Untargeted proteotyping reveals altered mitochondrial protein levels in MDH2-deficient patient-derived hiPSC-Heps. (A) Principal component analysis (PCA) revealing clear separation of MDH2D and Ctrl hiPSC-Heps. (B) Volcano plot demonstrating differential protein expression in MDH2D and Ctrl hiPSC-Heps. Mitochondrial proteins, as defined by MitoCarta3.0 are in orange, MDH2 in teal.
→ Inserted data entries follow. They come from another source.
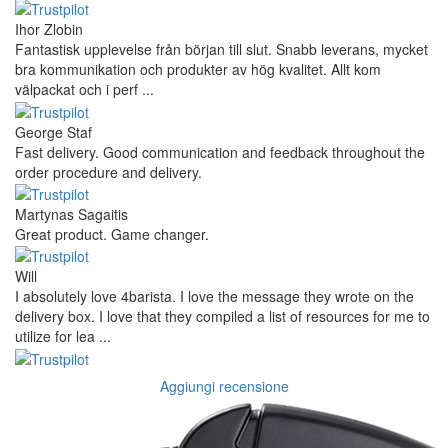
Ihor Zlobin
Fantastisk upplevelse från början till slut. Snabb leverans, mycket
bra kommunikation och produkter av hög kvalitet. Allt kom
välpackat och i perf ...
George Staf
Fast delivery. Good communication and feedback throughout the
order procedure and delivery.
Martynas Sagaitis
Great product. Game changer.
Will
I absolutely love 4barista. I love the message they wrote on the
delivery box. I love that they compiled a list of resources for me to
utilize for lea ...
Aggiungi recensione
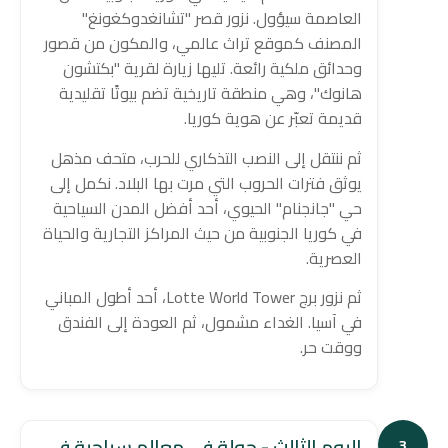
العاصمة سيؤول. نزور قصر "تشانغدوكغونغ"
المصنف كموقع تراث عالمي، والمكون من قصور
وحدائق ملكية رائعة. تليها زيارة لقرية "بكتشون
هانوك"، وهي منطقة تاريخية تضم بيوتًا تقليدية
قديمة تعبّر عن هوية كوريا.
ثم ننتقل إلى النصب التذكاري للحرب، متحف مذهل
يوثق فترات الحروب التي مرت بها البلاد. نكمل إلى
حي "جانجنام" الحيوي، أحد أفضل المدن السياحية
في كوريا الجنوبية من حيث المراكز التجارية والحياة
العصرية.
ثم نزور برج Lotte World Tower، أحد أطول المباني
في آسيا. الغداء مشمول، ثم العودة إلى الفندق
ووقت حر.
اليوم الثالث - جولة في معالم سياحية في
3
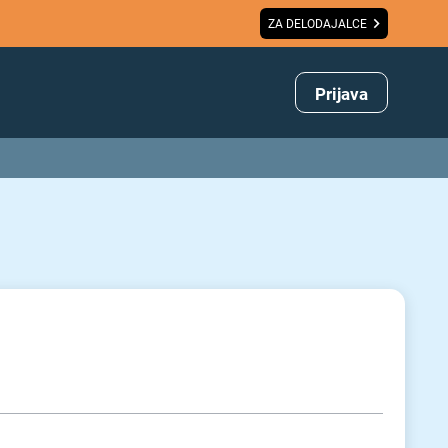
ZA DELODAJALCE
Prijava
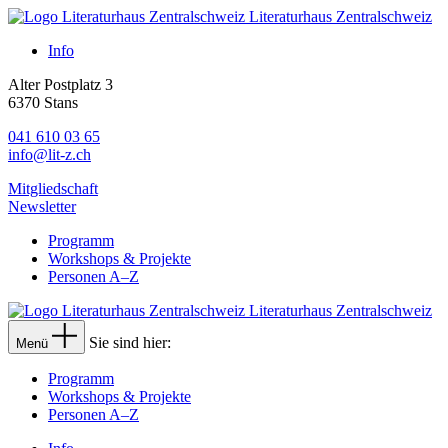
Literaturhaus Zentralschweiz
Info
Alter Postplatz 3
6370 Stans
041 610 03 65
info@lit-z.ch
Mitgliedschaft
Newsletter
Programm
Workshops & Projekte
Personen A–Z
Literaturhaus Zentralschweiz
Sie sind hier:
Menü
Programm
Workshops & Projekte
Personen A–Z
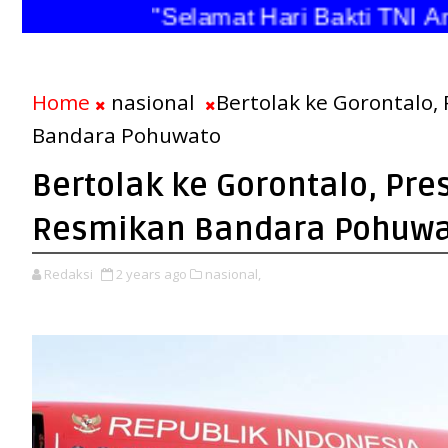
"Selamat Hari Bakti TNI Angk
Home
nasional
Bertolak ke Gorontalo,
Bandara Pohuwato
Bertolak ke Gorontalo, Pre
Resmikan Bandara Pohuw
Redaksi
2 years ago
nasional,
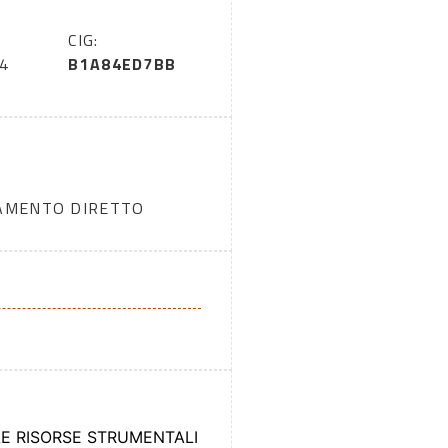
CIG:
4
B1A84ED7BB
DAMENTO DIRETTO
LE RISORSE STRUMENTALI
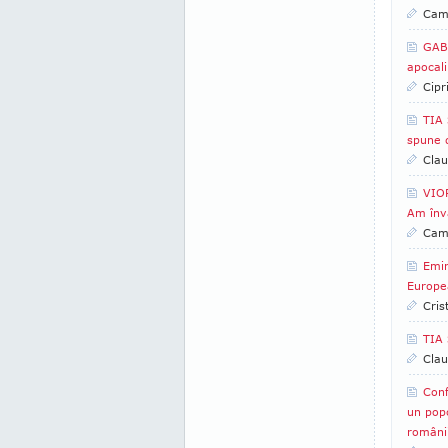
Came
GABR
apocali
Cipr
TIA 
spune 
Clau
VIOR
Am înv
Came
Emin
Europe
Cris
TIA
Clau
Conf
un pop
români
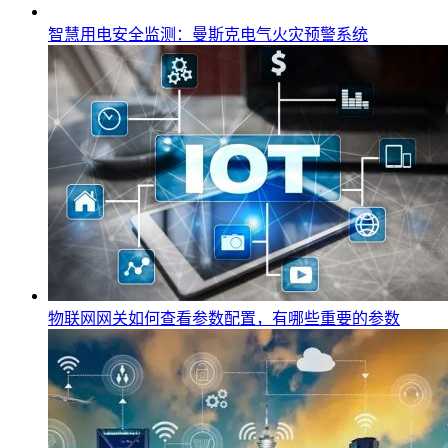
智慧用电安全监测：曼斯克电气火灾预警系统
物联网网关如何查看参数配置，有哪些重要的参数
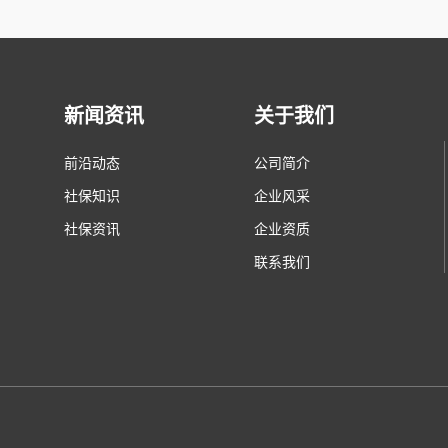
新闻资讯
关于我们
前沿动态
公司简介
社保知识
企业风采
社保资讯
企业资质
联系我们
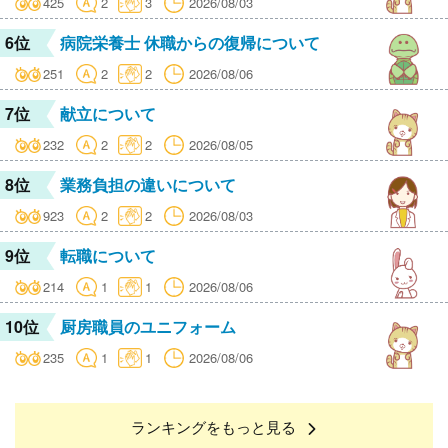
425
2
3
2026/08/03
6位
病院栄養士 休職からの復帰について
251
2
2
2026/08/06
7位
献立について
232
2
2
2026/08/05
8位
業務負担の違いについて
923
2
2
2026/08/03
9位
転職について
214
1
1
2026/08/06
10位
厨房職員のユニフォーム
235
1
1
2026/08/06
ランキングをもっと見る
Two-sided t-test was used to calculate p-values. (C and D) Sample clustering of mitochondrial (C) and specifically TCA cycle enzymes (D) in MDH2D and Ctrl hiPSC-Heps. Three replicates per cell line are represented.

Fig. 5

Untargeted metabolite profiling of MDH2-deficient patient-derived hiPSC-Heps. (A) Sample clustering of metabolites determined in MDH2D and Ctrl hiPSC-Heps. (B) Differential metabolite concentrations in untreated MDH2D and Ctrl hiPSC-Heps. (C) Principal component analysis (PCA) of metabolite concentrations showing separation of MDH2D and Ctrl hiPSC-Heps upon treatments. Treatments were either heptanoate alone (Hept) or heptanoate and glycerol combined (HeptGlyc) or solvent only (=DMSO; none). (D) Response of fumarate, malate and aspartate to treatments. Other measured metabolites are provided in Suppl. Fig. 3. Three replicates per cell line are represented.